Moxy Früvous — Bargainville



Warner · Atlantic | genius.com
Dork-rock for fans of TMBG and JoCo
· · ·

"I have a life of pleasure /
I am submerged in armchair leather /
I put my feet on the ottoman /
Empire”

It is with infectious glee that Moxy Früvous lean into this incredibly dumb pun, deftly balancing political satire with the joy of groanworthy wordplay. Woven through the band’s discography is a bright thread of liveliness, intertwined with a streak of pacifism, that together can link the most incongruous subjects.

Texturally, Bargainville is broken from the familiar mould of nineties indie music. Several men intone nasally over spindly production. Broad, flat expanses of guitar and drumkit clatter against each other, garnished here and there with a drizzle of harmonica or a squeeze of accordion.

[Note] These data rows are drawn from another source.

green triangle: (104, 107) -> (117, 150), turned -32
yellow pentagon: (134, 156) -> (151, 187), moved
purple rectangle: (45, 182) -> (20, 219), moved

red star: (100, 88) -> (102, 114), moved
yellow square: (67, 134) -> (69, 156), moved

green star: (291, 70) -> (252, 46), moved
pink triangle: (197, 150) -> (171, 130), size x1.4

Which is not to say they aren’t just a little bit kooky, Heavy Metal Umlaut notwithstanding.

(Josh’s Pedantry Parenthetical: the diacritic in question is only called an umlaut when modifying the sound of the vowel it’s attached to, like it does in German. It can also be placed on the second of two consecutive vowels to indicate that they belong to separate syllables — you may have seen this in the likes of ‘naïve’ and ‘Noël;’ the style guide for The New Yorker recommends ‘coöperate’ and ‘preëmptive,’ stylings that have fallen out of standard usage in contemporary English — in which case it is called a diaeresis. As you were.)

Bargainville pulls off a difficult balancing act. Comedy about renting videos and Prince and the Pauper-style switcheroos rubs shoulders with heftier fare, including at the album’s centrepoint a eulogy for a friend who chose not to live through the Cold War (“Drunk on the lawn in a nuclear dawn / My senses finally blurred”). It is to their credit that such extreme shifts in mood do not cause whiplash, and indeed flow as naturally as their sinewy barbershop harmonies.

For the album’s finale, Moxy pen an ode to a certain celebrity canine (“They put a dog in space / And left her there / You should have seen her face”), then segue imperceptively from an interpolation of the original sixties Spiderman theme into a touchingly weary anti-war ballad (“Fighters for liberty, fighters for power / Fighters for longer turns in the shower”).

Moxy Früvous are highly recommended for fans of dork-rock as championed by They Might Be Giants and Jonathan Coulton. Though lacking the former’s surrealist tendencies and the latter’s flair for the fantastical, after toning down the wackiness a notch or two Moxy ground themselves in something far more engaging: emotional heft.